Copy out every line of the data that has the word "Optolong" somewhere in it.

== Segment start ==

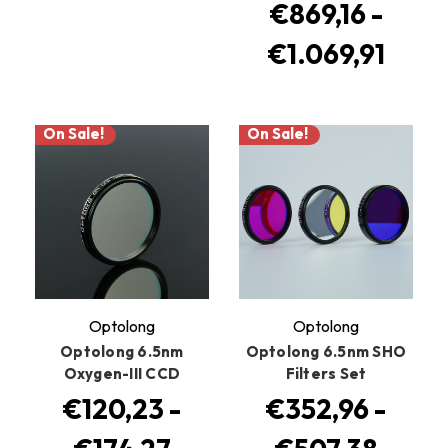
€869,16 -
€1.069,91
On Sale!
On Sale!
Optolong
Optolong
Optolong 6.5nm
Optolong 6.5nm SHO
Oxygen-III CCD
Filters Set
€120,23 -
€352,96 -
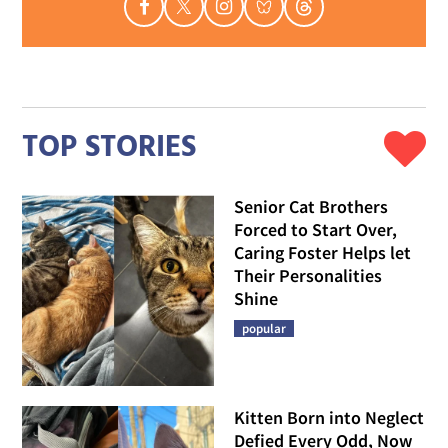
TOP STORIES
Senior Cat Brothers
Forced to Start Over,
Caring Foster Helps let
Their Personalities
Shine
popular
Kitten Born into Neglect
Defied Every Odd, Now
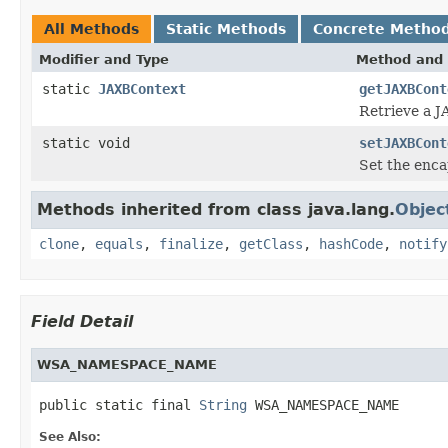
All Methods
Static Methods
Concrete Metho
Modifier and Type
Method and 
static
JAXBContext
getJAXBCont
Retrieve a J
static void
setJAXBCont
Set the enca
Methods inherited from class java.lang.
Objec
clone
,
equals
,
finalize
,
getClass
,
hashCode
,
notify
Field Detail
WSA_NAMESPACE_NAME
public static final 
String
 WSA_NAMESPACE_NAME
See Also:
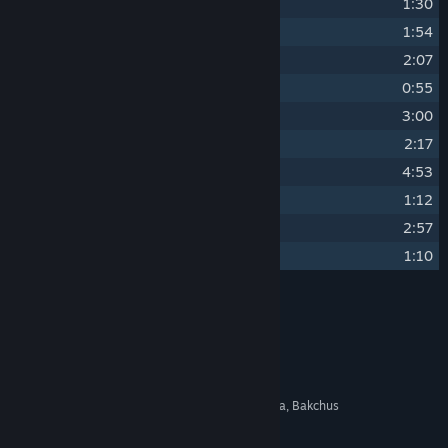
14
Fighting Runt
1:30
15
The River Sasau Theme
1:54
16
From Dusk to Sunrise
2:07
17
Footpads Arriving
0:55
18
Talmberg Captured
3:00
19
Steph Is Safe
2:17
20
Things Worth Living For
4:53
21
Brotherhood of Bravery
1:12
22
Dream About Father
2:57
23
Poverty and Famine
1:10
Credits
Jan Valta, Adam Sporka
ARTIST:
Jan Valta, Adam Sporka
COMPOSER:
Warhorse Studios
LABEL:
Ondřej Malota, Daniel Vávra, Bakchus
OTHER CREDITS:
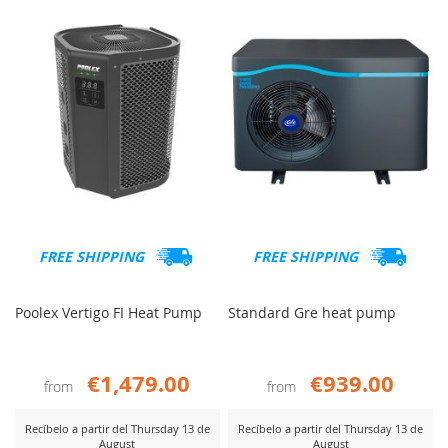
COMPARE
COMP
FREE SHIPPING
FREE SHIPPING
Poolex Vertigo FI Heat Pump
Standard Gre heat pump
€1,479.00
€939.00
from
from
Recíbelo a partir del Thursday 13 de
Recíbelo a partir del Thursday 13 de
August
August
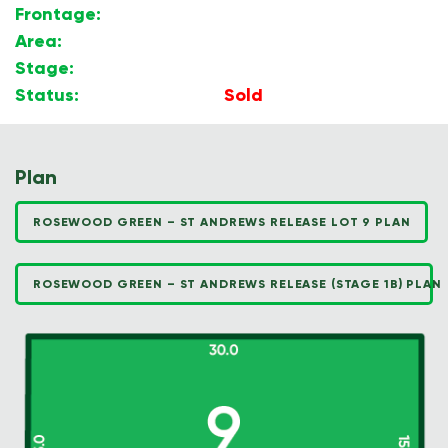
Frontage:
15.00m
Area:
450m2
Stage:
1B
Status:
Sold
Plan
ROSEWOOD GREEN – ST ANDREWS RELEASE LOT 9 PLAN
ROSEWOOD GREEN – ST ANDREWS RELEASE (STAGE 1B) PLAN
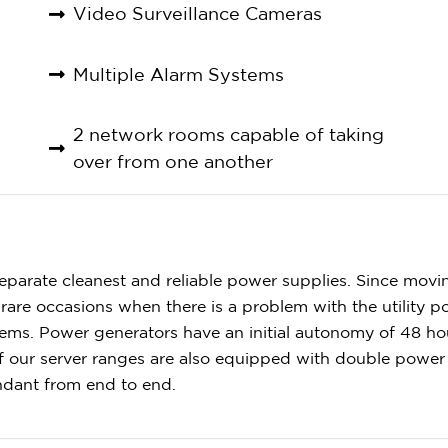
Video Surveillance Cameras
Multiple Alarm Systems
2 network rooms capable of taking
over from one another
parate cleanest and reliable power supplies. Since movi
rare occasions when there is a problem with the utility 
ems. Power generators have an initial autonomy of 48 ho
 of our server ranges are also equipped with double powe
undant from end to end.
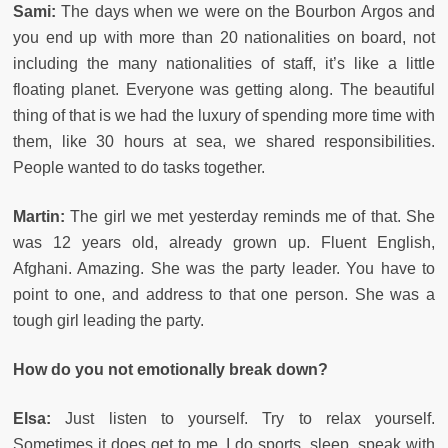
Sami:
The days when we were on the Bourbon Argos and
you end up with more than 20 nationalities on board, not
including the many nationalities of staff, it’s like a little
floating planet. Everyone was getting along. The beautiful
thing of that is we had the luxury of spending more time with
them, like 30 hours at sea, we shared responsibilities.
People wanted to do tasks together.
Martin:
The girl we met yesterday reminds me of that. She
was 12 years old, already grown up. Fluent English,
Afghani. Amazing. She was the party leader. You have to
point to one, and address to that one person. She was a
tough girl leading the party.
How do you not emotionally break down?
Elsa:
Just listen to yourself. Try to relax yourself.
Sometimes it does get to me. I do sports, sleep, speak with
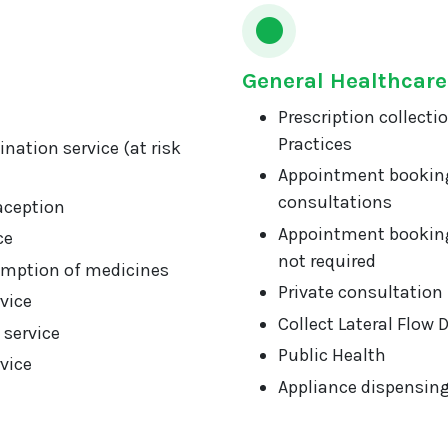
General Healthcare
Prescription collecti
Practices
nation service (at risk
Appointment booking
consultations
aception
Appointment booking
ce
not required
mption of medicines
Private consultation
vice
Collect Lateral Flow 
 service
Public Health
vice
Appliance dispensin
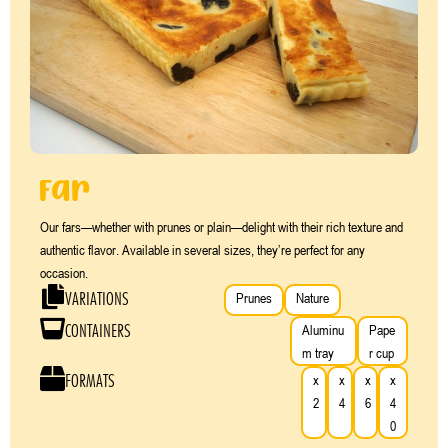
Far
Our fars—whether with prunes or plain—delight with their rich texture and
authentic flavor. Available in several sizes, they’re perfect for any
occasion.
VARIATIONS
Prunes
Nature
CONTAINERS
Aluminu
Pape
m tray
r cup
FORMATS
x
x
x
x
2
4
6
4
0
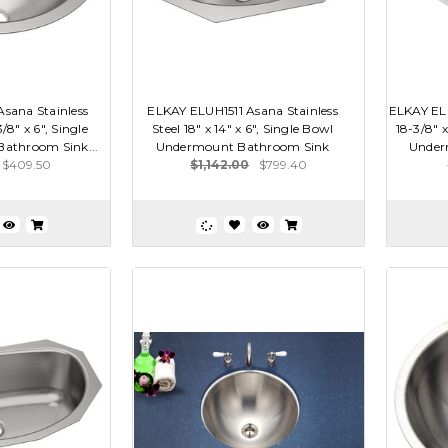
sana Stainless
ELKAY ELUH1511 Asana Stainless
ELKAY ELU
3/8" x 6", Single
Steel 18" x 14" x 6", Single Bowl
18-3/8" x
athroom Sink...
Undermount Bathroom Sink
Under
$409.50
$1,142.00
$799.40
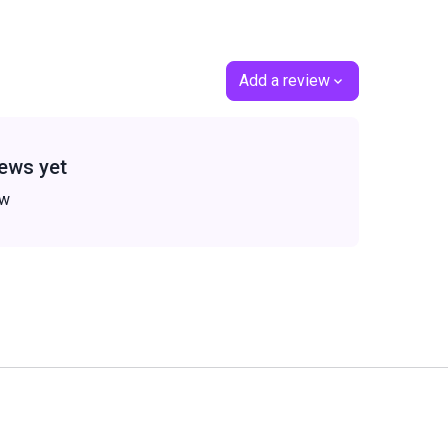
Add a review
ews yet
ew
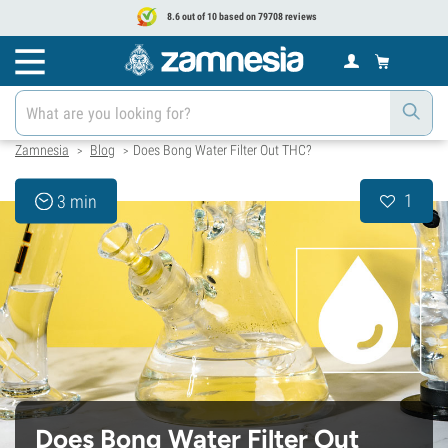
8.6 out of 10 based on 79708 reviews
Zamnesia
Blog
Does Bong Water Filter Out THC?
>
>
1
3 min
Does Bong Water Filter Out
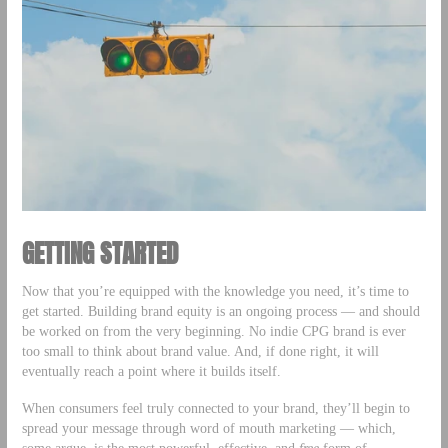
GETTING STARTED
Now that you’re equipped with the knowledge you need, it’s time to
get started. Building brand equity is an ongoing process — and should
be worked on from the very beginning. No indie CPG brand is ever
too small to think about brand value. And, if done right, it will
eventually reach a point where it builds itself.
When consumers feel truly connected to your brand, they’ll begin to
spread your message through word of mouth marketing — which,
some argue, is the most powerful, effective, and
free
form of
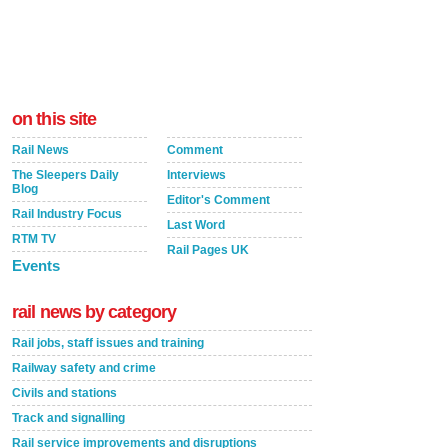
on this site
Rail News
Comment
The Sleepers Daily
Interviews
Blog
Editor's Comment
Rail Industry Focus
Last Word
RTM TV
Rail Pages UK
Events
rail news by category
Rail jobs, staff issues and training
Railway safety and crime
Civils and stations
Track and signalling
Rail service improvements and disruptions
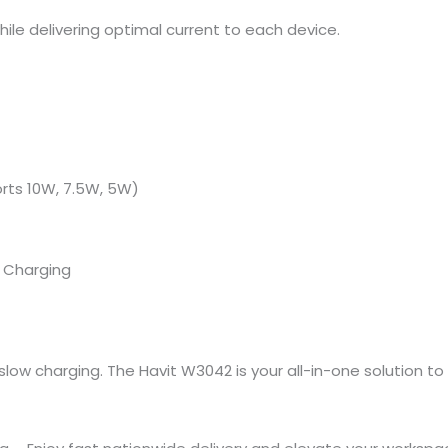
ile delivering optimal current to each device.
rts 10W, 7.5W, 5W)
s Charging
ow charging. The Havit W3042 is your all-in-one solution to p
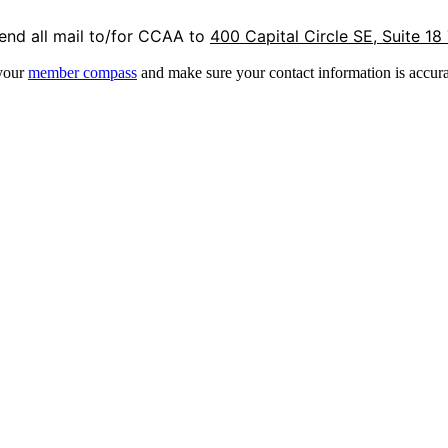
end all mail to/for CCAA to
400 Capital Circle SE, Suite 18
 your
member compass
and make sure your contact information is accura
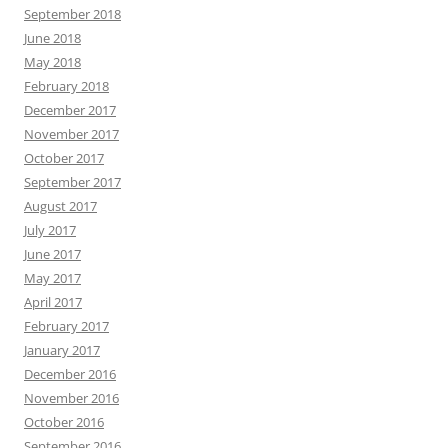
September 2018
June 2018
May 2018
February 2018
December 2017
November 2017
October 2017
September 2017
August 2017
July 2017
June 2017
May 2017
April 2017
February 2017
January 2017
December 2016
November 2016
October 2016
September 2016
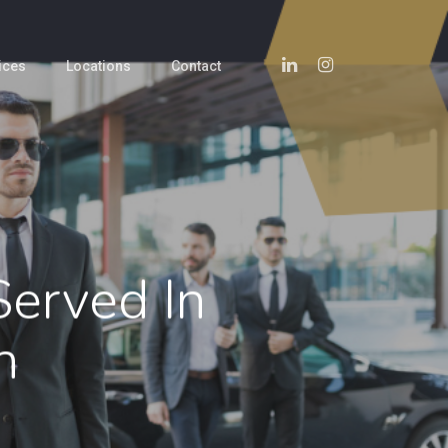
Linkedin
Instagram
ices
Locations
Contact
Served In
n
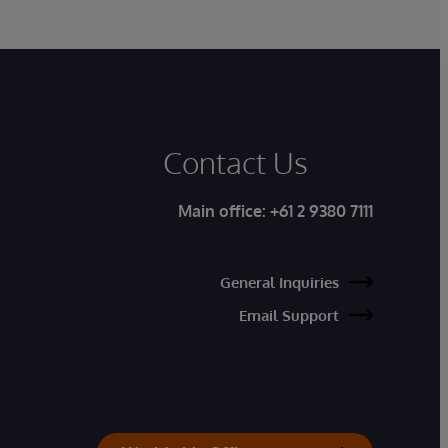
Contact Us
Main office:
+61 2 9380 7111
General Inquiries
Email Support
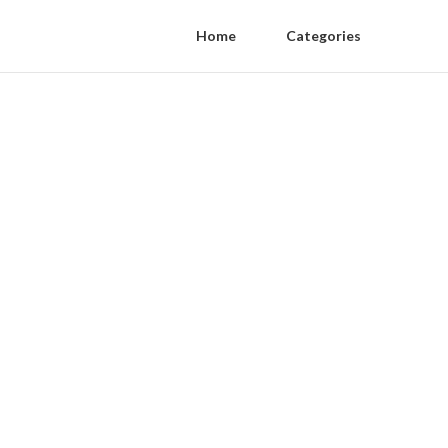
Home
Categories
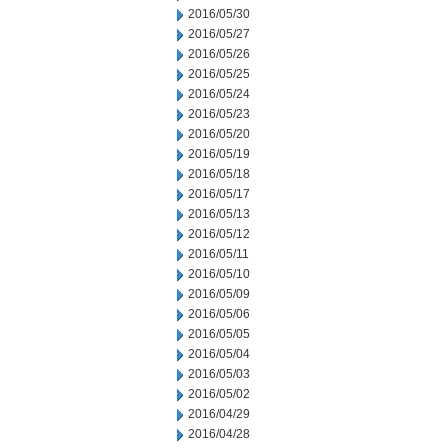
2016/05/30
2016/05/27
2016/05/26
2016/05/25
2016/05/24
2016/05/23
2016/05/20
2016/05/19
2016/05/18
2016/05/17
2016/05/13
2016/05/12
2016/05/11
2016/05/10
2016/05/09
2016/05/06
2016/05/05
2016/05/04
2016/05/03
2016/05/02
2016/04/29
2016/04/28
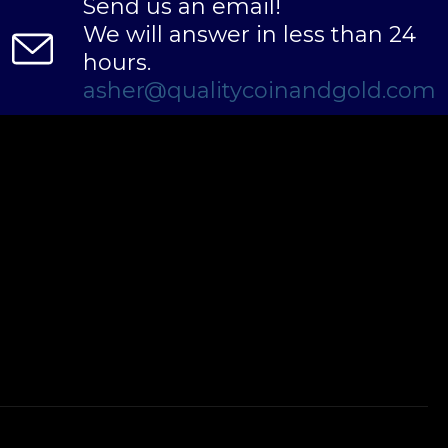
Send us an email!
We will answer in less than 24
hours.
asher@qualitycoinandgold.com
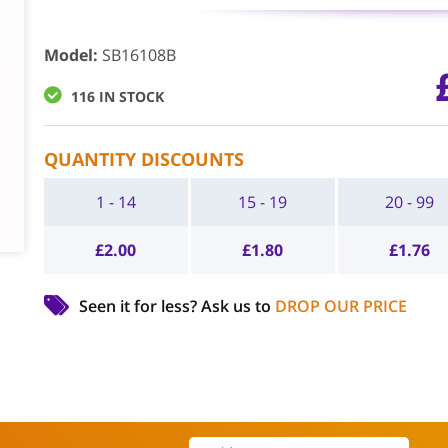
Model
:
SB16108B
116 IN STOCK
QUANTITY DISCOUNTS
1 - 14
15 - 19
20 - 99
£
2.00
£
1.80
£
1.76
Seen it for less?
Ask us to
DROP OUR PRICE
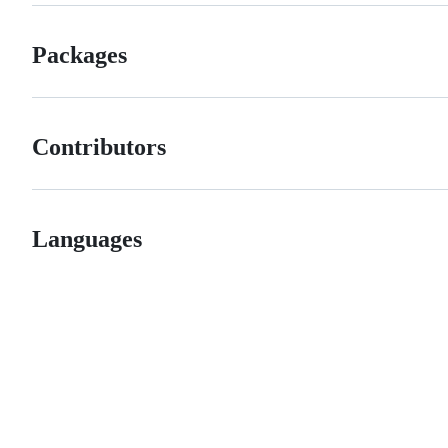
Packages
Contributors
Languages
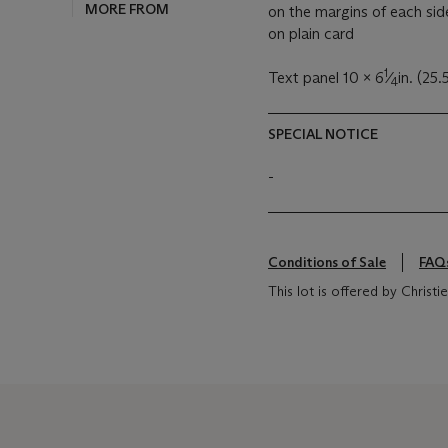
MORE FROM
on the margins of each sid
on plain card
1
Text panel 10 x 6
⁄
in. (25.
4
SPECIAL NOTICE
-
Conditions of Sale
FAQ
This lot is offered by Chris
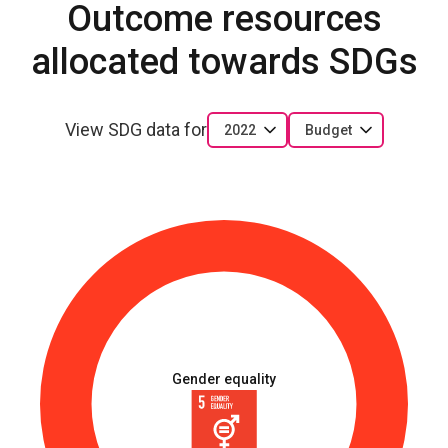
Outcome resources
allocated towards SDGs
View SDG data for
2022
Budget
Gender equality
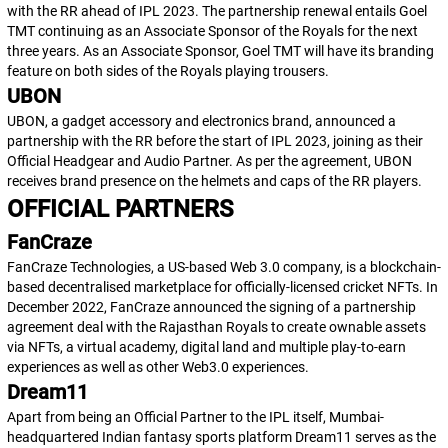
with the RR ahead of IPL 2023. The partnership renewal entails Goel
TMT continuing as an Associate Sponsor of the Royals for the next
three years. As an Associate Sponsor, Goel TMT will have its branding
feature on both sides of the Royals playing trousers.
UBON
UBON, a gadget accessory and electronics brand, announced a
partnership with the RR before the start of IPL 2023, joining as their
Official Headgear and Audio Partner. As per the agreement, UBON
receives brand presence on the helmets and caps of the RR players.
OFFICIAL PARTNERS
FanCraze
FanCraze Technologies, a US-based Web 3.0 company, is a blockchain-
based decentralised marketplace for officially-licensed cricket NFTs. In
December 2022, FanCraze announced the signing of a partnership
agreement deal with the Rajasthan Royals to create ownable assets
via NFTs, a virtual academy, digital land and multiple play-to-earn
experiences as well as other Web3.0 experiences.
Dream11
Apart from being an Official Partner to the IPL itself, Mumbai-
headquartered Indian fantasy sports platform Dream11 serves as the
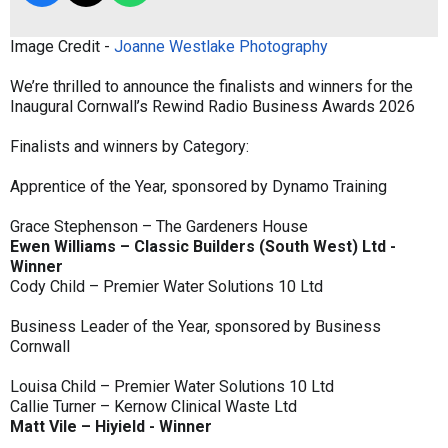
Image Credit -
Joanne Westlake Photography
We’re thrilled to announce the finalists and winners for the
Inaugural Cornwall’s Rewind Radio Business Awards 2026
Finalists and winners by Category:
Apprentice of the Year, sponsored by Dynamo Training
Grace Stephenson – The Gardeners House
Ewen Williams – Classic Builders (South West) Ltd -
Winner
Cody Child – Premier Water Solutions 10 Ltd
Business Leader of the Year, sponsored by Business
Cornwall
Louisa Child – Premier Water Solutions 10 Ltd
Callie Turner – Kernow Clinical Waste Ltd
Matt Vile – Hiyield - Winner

== Segment end ==

Reply
Optolong
Optolong
Optolong 6.5nm
Optolong 6.5nm SHO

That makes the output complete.